[Transcribed page contents]

+---+

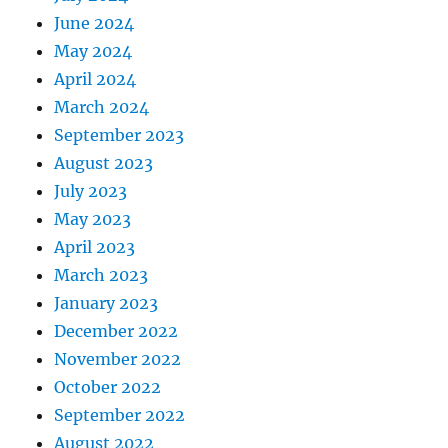
June 2024
May 2024
April 2024
March 2024
September 2023
August 2023
July 2023
May 2023
April 2023
March 2023
January 2023
December 2022
November 2022
October 2022
September 2022
August 2022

+---+

Task:
Your answer should be the lines from the one containing "January 2023" through the end of the records, both included, output exactly and with nothing added.

Solved problem:
January 2023
December 2022
November 2022
October 2022
September 2022
August 2022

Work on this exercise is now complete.